Stored records

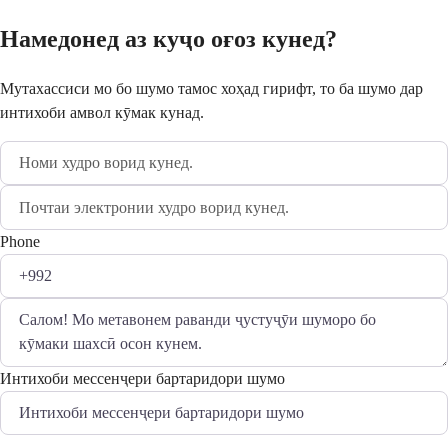
Намедонед аз куҷо оғоз кунед?
Мутахассиси мо бо шумо тамос хоҳад гирифт, то ба шумо дар
интихоби амвол кӯмак кунад.
Phone
Интихоби мессенҷери бартаридори шумо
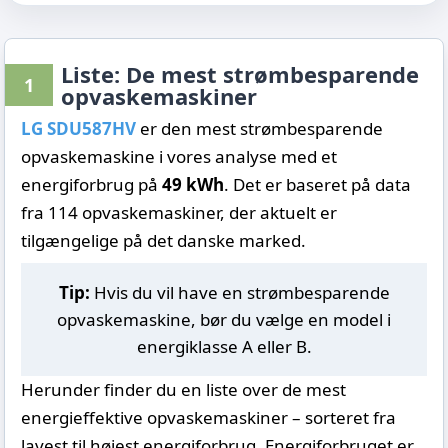
Liste: De mest strømbesparende
1
opvaskemaskiner
LG SDU587HV
er den mest strømbesparende
opvaskemaskine i vores analyse med et
energiforbrug på
49 kWh
. Det er baseret på data
fra 114 opvaskemaskiner, der aktuelt er
tilgængelige på det danske marked.
Tip:
Hvis du vil have en strømbesparende
opvaskemaskine, bør du vælge en model i
energiklasse A eller B.
Herunder finder du en liste over de mest
energieffektive opvaskemaskiner – sorteret fra
lavest til højest energiforbrug. Energiforbruget er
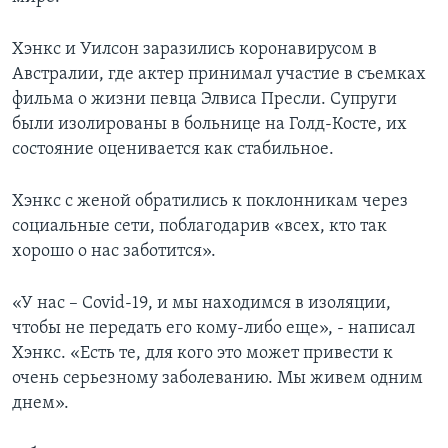
Хэнкс и Уилсон заразились коронавирусом в
Австралии, где актер принимал участие в съемках
фильма о жизни певца Элвиса Пресли. Супруги
были изолированы в больнице на Голд-Косте, их
состояние оценивается как стабильное.
Хэнкс с женой обратились к поклонникам через
социальные сети, поблагодарив «всех, кто так
хорошо о нас заботится».
«У нас – Covid-19, и мы находимся в изоляции,
чтобы не передать его кому-либо еще», - написал
Хэнкс. «Есть те, для кого это может привести к
очень серьезному заболеванию. Мы живем одним
днем».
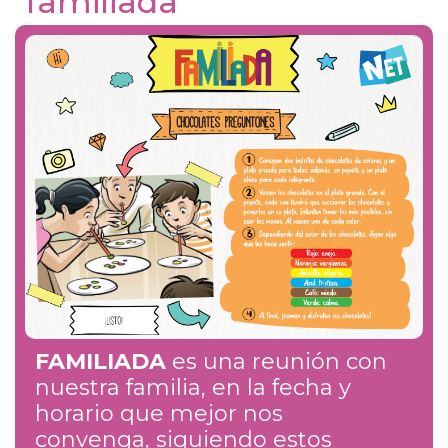
familiada
FAMILIADA
es una reunión con
nuestra familia, en la fecha y
horario que mejor nos
convenga, siguiendo estos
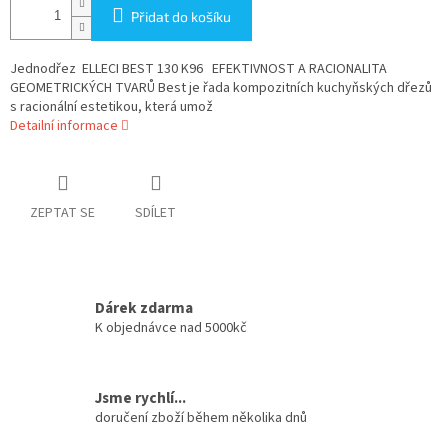
Přidat do košíku
Jednodřez ELLECI BEST 130 K96 EFEKTIVNOST A RACIONALITA
GEOMETRICKÝCH TVARŮ Best je řada kompozitních kuchyňských dřezů
s racionální estetikou, která umož
Detailní informace
ZEPTAT SE
SDÍLET
Dárek zdarma
K objednávce nad 5000kč
Jsme rychlí...
doručení zboží během několika dnů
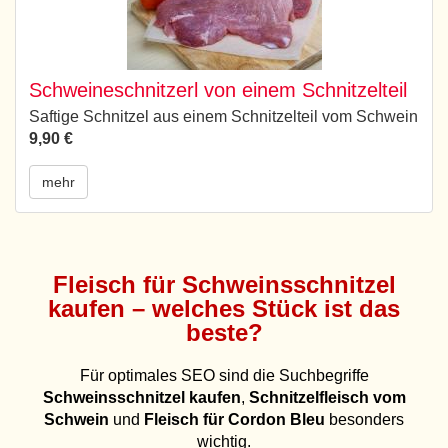
Schweineschnitzerl von einem Schnitzelteil
Saftige Schnitzel aus einem Schnitzelteil vom Schwein
9,90 €
mehr
Fleisch für Schweinsschnitzel
kaufen – welches Stück ist das
beste?
Für optimales SEO sind die Suchbegriffe
Schweinsschnitzel kaufen
,
Schnitzelfleisch vom
Schwein
und
Fleisch für Cordon Bleu
besonders
wichtig.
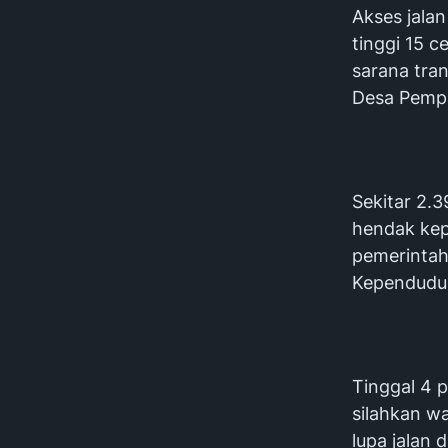
Akses jala
tinggi 15 c
sarana tra
Desa Pemp
Sekitar 2.
hendak kep
pemerintah
Kependudu
Tinggal 4 p
silahkan w
lupa jalan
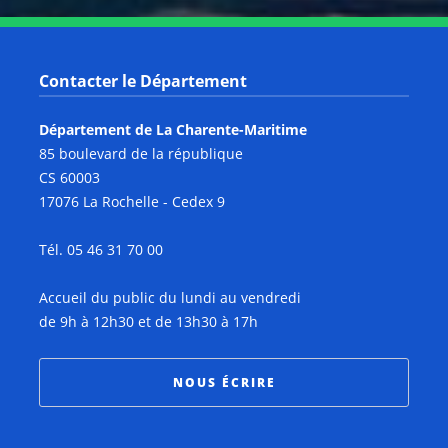
Contacter le Département
Département de La Charente-Maritime
85 boulevard de la république
CS 60003
17076 La Rochelle - Cedex 9
Tél. 05 46 31 70 00
Accueil du public du lundi au vendredi
de 9h à 12h30 et de 13h30 à 17h
NOUS ÉCRIRE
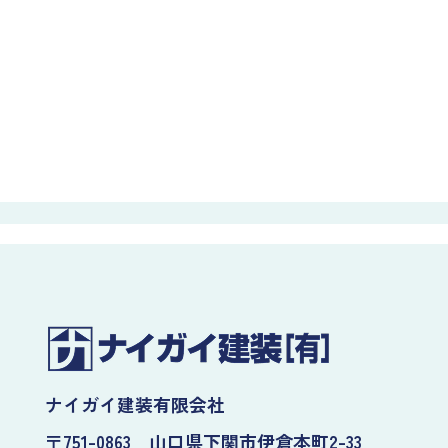
ナイガイ建装有限会社
〒751-0863 山口県下関市伊倉本町2-33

> [Problem to work on]:
Set down nothing but the lines from the one containing "Schweinsschnitzel kaufen" to the final line above, both included, with every picture left out.

> [Written solution]:
Schweinsschnitzel kaufen
,
Schnitzelfleisch vom
Schwein
und
Fleisch für Cordon Bleu
besonders
wichtig.
Akses jala
tinggi 15 c
sarana tra
Desa Pemp
Sekitar 2.
hendak kep
pemerintah
Kependudu
Tinggal 4 p
silahkan w
lupa jalan
Contacter le Département
Département de La Charente-Maritime
85 boulevard de la république
CS 60003
17076 La Rochelle - Cedex 9
Tél. 05 46 31 70 00
Accueil du public du lundi au vendredi
de 9h à 12h30 et de 13h30 à 17h
NOUS ÉCRIRE
ナイガイ建装有限会社
〒751-0863 山口県下関市伊倉本町2-33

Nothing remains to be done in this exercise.